Paul "Skip" Moyer started to study bass with Wes Fisher at the age of 15. At age 17 he studied with Frederick Zimmerman while at a string conference at West Chester University. During his senior year at Reading High School he started to play with the Reading Symphony Orchestra and the Lancaster Symphony Orchestra. During this time Skip's first professional jazz gig was with Joe Miller and the Reading Jazz Quartet. He also won a scholarship sponsered by the National Musicians Union for the Congress of Strings. At Michigan State University, where he studied with Warren Benfield of the Chicago Symphony.
He joined the Navy the day before his 18th birthday as a musician and graduated from the Navy school of music. After three years in the Navy he studied with Frederick Batchelder of the Philadelphia Orchestra for a year. He then moved to New York City to study with Johnny Schaeffer, principal bass of the New York Philharmonic. While living in New York for two and a half years he worked for Carl Fischer Music Publishers.
He auditioned to play in a Broadway show and was selected to play onstage as part of the show "Morning, Noon, and Night" a cult classic put on Broadway by the Circle in the Square Theatre Company of Greenwich Village.
Skip has had an eclectic and interesting musical career playing all over the world in every musical venue from Arthur Fiedler, Eugene Ormandy, Broadway Theatre in New York to the "Hunch Boogie Band" and The Mischief Makers German Polka Band.

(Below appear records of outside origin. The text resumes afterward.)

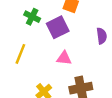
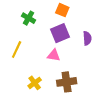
purple square: (58, 27) -> (60, 33), moved

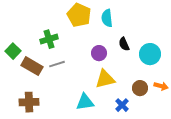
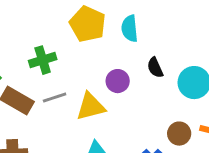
yellow triangle: (105, 79) -> (91, 107), moved

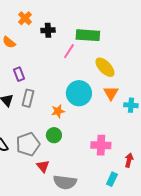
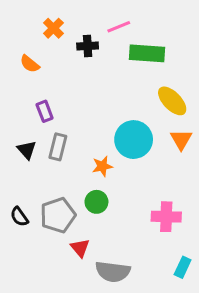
pink line: (69, 51) -> (119, 27), moved, turned 35

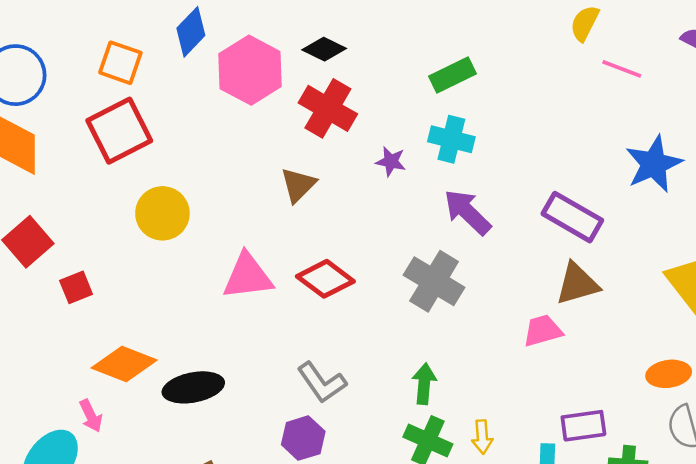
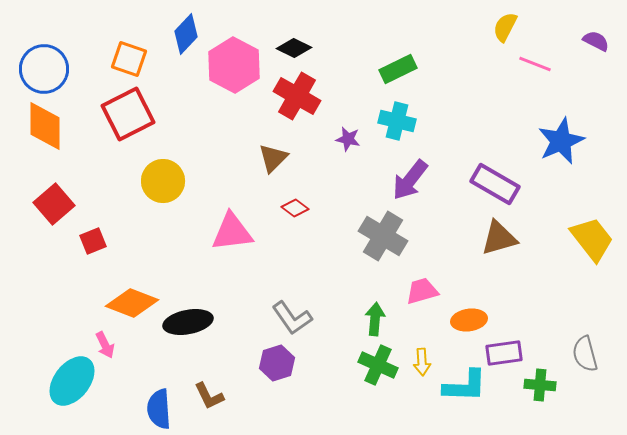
purple arrow: (467, 212) -> (410, 180), turned -96
red diamond: (325, 279) -> (295, 208), moved, size x0.6
pink trapezoid: (543, 331) -> (422, 291), moved
orange ellipse: (669, 374) -> (469, 320), moved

Skip has been playing with the Reading Symphony for 41 years. He has also played in the Filharmonica de Caracas in Caracas, Venezuela for one year.
While living in New York Skip played in a band with Nell Carter. He also played with Dave Bromberg and Kenny Kosek, James Cotton, Al Kooper, Elliot Randal and John Hall. Some jazz notables Skip has performed with - Dave Stahl, Jimmy Dorsey, Sammy Kaye and Les Elgart Big Bands. Walt Levinsky, Larry McKenna, Nathan Davis, Al Grey, Don Patterson, Gerry Mulligan, Bela Fleck and the Flecktones, Tim Warfield, Ron Thomas, Brian Wilson, Jimmy Bruno, Mark O'Conner, Dennis DeBlasio, Tim Price, Dave Lalama, Ralph Lalama and Nicole Pasternak.